══ Extracted material

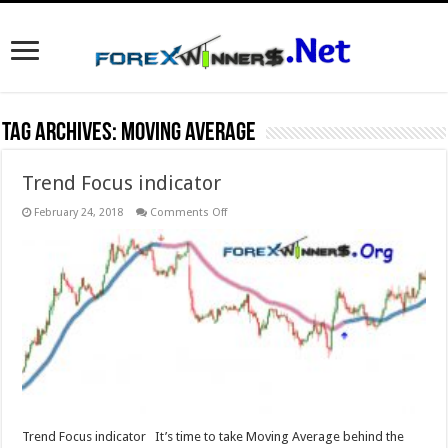
Tag Archives:
Moving average
Trend Focus indicator
on
February 24, 2018
Comments Off
Trend
Focus
indicator
Trend Focus indicator It’s time to take Moving Average behind the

════

== About this task ==
Those lines above that contain the string "Focus" should be returned.

== Exercise answer ==
Trend Focus indicator
Focus
Trend Focus indicator It’s time to take Moving Average behind the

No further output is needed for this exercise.